Optimizing forms - insights for designers, admissions and marketing teams

Have you ever started filling out an online form only to abandon it part-way through?

If so, you're not alone. And most institutions experience thousands of abandoned form submissions each year.

The good news is there are many things you can to improve the design and user experience to maximize these data capture opportunities. They include seemingly small details such as providing explanatory information alongside form fields, using logical sequencing or invoking the correct keyboard on mobile devices.

Many digital teams already pay special attention to improving their forms and making them as usable as possible. For other institutions, there are dozens of mico-improvements that can aggregate to make a significant difference.

In this article, we explore these considerations to help optimize and analyze forms across your institution's website. You can take these recommendations as a starting point for optimizing your form design.

Using analytics tools to understand your current form performance

The first step towards optimizing forms on your university website is to understand how they are currently performing.

You can begin by categorizing the types of forms across the site, for example, forms to register interest in open days, event forms, prospectus request forms, and so on.

It's then worthwhile checking that your event tracking in Google Analytics is working to analyze the overall performance of each and running a cross-check to ensure form submission data is being stored as expected.

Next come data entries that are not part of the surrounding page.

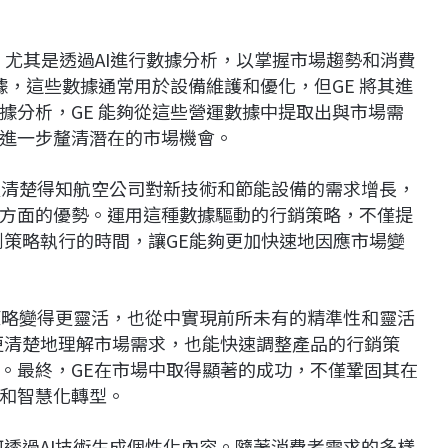
，尤其是透過AI進行數據分析，以掌握市場趨勢和消費
據，這些數據通常用於設備維護和優化，但GE 將其進
據分析，GE 能夠從這些營運數據中提取出與市場需
進一步釐清潛在的市場機會。
可以清楚得知航空公司對新技術和節能設備的需求增長，
方面的優勢。運用這種數據驅動的行銷策略，不僅提
到策略執行的時間，讓GE能夠更加快速地因應市場變
銷策略變得更靈活，也從中實現前所未有的精準性和靈活
更清楚地理解市場需求，也能快速調整產品的行銷策
。最終，GE在市場中取得顯著的成功，不僅鞏固其在
和智慧化轉型。
何透過AI技術生成個性化內容。隨著消費者需求的多樣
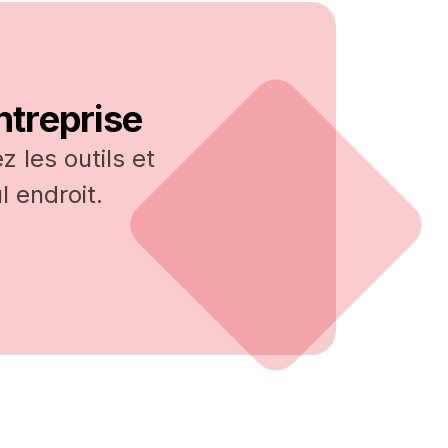
ntreprise
 les outils et
 endroit.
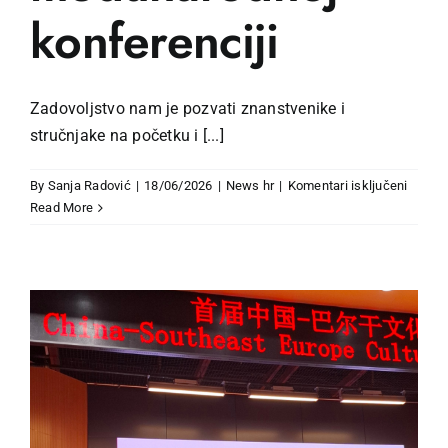
konferenciji
Zadovoljstvo nam je pozvati znanstvenike i
stručnjake na početku i [...]
za
By
Sanja Radović
|
18/06/2026
|
News hr
|
Komentari isključeni
Poziv
Read More
za
sudjel
na
JHP
međun
konfere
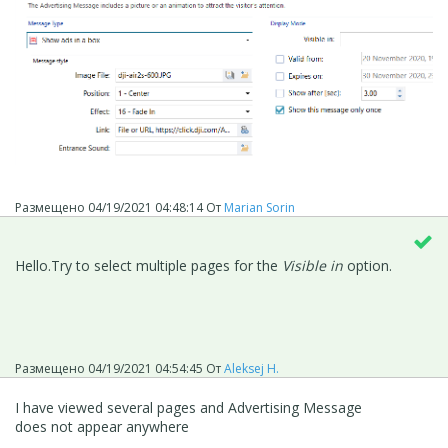
Размещено
04/19/2021 04:48:14
От
Marian Sorin
Hello.
Try to select multiple pages for the
Visible in
option
.
Размещено
04/19/2021 04:54:45
От
Aleksej H.
I have viewed several pages and Advertising Message
does not appear anywhere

Next, it's time to get more granular.

Form analytics tools, such as HotJar or Formisimo, come into their own here. They can identify how many form submissions generate errors, which fields take too long to fill in, which are regularly left blank, which are the most corrected fields, how long the overall forms take to complete, and why your visitors abandon your form and page.

By this stage, you'll have a useful set of baseline data to track changing performance against, and software like Formissimo can also benchmark your form data against industry averages to give you an even clearer insight into your performance.

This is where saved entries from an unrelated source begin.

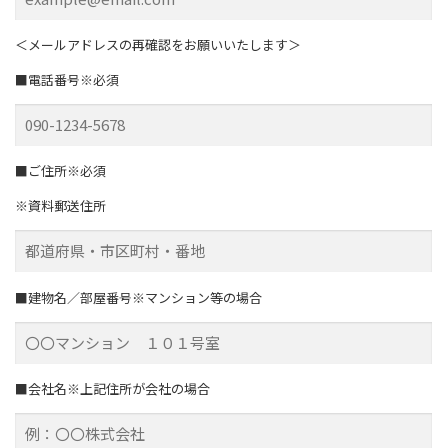
＜メールアドレスの再確認をお願いいたします＞
■電話番号※必須
■ご住所※必須
※資料郵送住所
■建物名／部屋番号※マンション等の場合
■会社名※上記住所が会社の場合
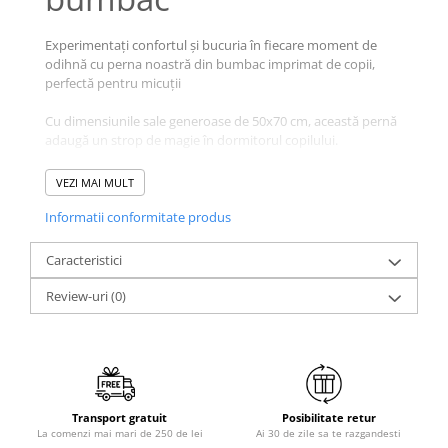
Galbena
Bleu
Experimentați confortul și bucuria în fiecare moment de
odihnă cu perna noastră din bumbac imprimat de copii,
Gri
perfectă pentru micuții
Mov
Rosie
Cu dimensiunile sale generoase de 50x70 cm, această pernă
adaugă un strop de magie în dormitorul copilului.
Roz
Bej
Avantaje:
VEZI MAI MULT
Verde
Fabricată din bumbac de înaltă calitate, perna oferă un
Informatii conformitate produs
Lila
atingere moale și plăcută, asigurând un somn liniștit și
Imprimeu
odihnitor pentru cei mici;
Caracteristici
Cu flori
Umplutura de tip Superball adaugă un nivel suplimentar
Review-uri
(0)
Uni (1-2 culori)
de confort și sprijin, adaptându-se perfect la contururile
corpului micuților.
Cu dungi
Cu inimioare
Design-ul său imprimat cu imagini vesele și colorate va
Cu pisici
captiva imaginația copiilor și îi va transporta în lumea
viselor și a aventurilor;
Cu Animal Print
Transport gratuit
Posibilitate retur
La comenzi mai mari de 250 de lei
Ai 30 de zile sa te razgandesti
Cu ursuleti
Se comporta foarte bine dupa spalare.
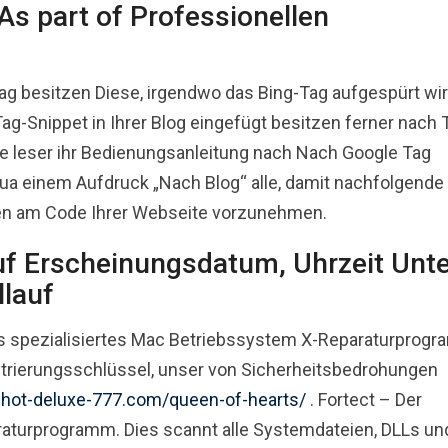
As part of Professionellen
ag besitzen Diese, irgendwo das Bing-Tag aufgespürt wir
Tag-Snippet in Ihrer Blog eingefügt besitzen ferner nach 
e leser ihr Bedienungsanleitung nach Nach Google Tag
ua einem Aufdruck „Nach Blog“ alle, damit nachfolgende
en am Code Ihrer Webseite vorzunehmen.
uf Erscheinungsdatum, Uhrzeit Unte
llauf
s spezialisiertes Mac Betriebssystem X-Reparaturprogr
trierungsschlüssel, unser von Sicherheitsbedrohungen
g-hot-deluxe-777.com/queen-of-hearts/
. Fortect – Der
raturprogramm. Dies scannt alle Systemdateien, DLLs un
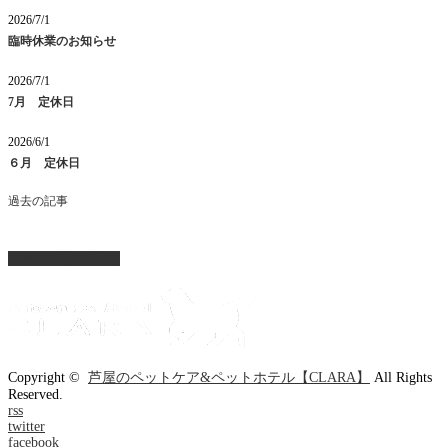
2026/7/1
臨時休業のお知らせ
2026/7/1
7月 定休日
2026/6/1
６月 定休日
過去の記事
ページ上部へ戻る
Copyright ©
芦屋のペットケア&ペットホテル【CLARA】
All Rights
Reserved.
rss
twitter
facebook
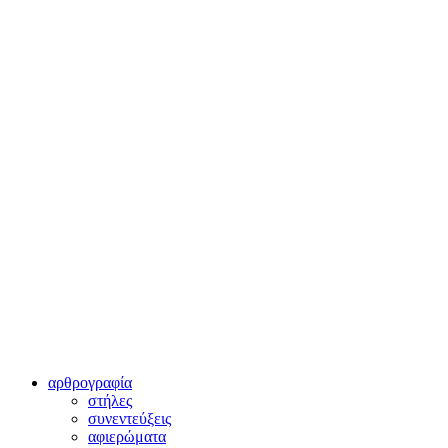
αρθρογραφία
στήλες
συνεντεύξεις
αφιερώματα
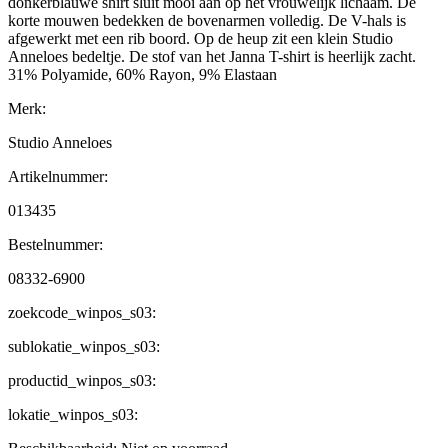
donkerblauwe shirt sluit mooi aan op het vrouwelijk lichaam. De
korte mouwen bedekken de bovenarmen volledig. De V-hals is
afgewerkt met een rib boord. Op de heup zit een klein Studio
Anneloes bedeltje. De stof van het Janna T-shirt is heerlijk zacht.
31% Polyamide, 60% Rayon, 9% Elastaan
Merk:
Studio Anneloes
Artikelnummer:
013435
Bestelnummer:
08332-6900
zoekcode_winpos_s03:
sublokatie_winpos_s03:
productid_winpos_s03:
lokatie_winpos_s03:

Applying usability rules to create great form experiences

After successfully delivering over 200 university websites across the world, one of the many things we've learned is that seemingly subtle changes to a form can make a world of difference. Often, they are what distinguish a highly converting form from one that gets abandoned.

If you're re-designing your forms, make them simple, user-friendly and intuitive. The next section tells you how and outlines the most important considerations you should make.

#1 Minimize the number of fields

Nobody likes a long-form. Every piece of information you ask for is another hurdle for your user to get over before they complete the submission.

Wherever possible, therefore, you should seek to minimize the number of fields and strip back the amount of information you request to keep user effort down to a minimum on all devices.

Eliminating unnecessary questions will increase completion rates.

#2 Design a logical flow

Questions should be kept in an intuitive sequence. On short forms, this can be a given. On longer forms, the flow of questions should resemble a conversation so they feel natural and logical.

#3 Match field size to the estimated character input

Usability studies have found that if a field is a disproportionate size to the information being entered by a user it can lead to doubt and confusion. Adjust the widths of fields so they are the appropriate size for user entries to minimize confusion.

#4 Avoid placeholder text inside form fields

It's a common misconception that guidance text inside a form field helps users. Whilst it can work well for simple forms, it is less appropriate than field labels on longer forms because it disappears once the user interacts with the field and some users assume it has been pre-filled in and ignore it.

Explanatory text for fields should be designed as floating labels that appear once a field has been selected by the user.

#5 Distinguish optional and required fields

Where possible avoid optional fields. But if they are strictly necessary you should clearly highlight which fields are optional. To avoid cluttering the form you needn't highlight the required fields. Adding a validation indicator can further help users to understand their requirements for filling in the form.

#6 Cover formatting variations

Forcing users to conform to a set format is less preferable than putting further effort into the form functionality so that it can accept data in various forms and rationalizing it behind the scenes. If you are asking users to leave their phone numbers, for example, you should build the form to interpret multiple formats.

#7 Locate error messages where they are highly visible

Form validation comes into play when a user either misses to fill in a field or includes incorrect information.

If feasible it's best to provide user feedback immediately at the point of filling in the field because users typically don't like to discover mistakes at the end of submitting a form. If a specific format is required this should be stated as feedback.

It's easy to create a form - the hard part is getting people to fill it in

Even though we have many more options for capturing data directly from site visitors - conversational forms, chatbots, LiveChat for example - the traditional website form we're all familiar with lives on and remains important across university sites. In fact, recent research has found that 86% of people fill out at least one web form per week!

Budgets are increasing to acquire more and more good quality traffic and to craft persuasive high-impact content, but often the final stage of the funnel (forms) could be further optimized.

Make form design a strength rather than a weakness and the result will be faster completion times and fewer form dropouts for users, and higher conversions for your institution.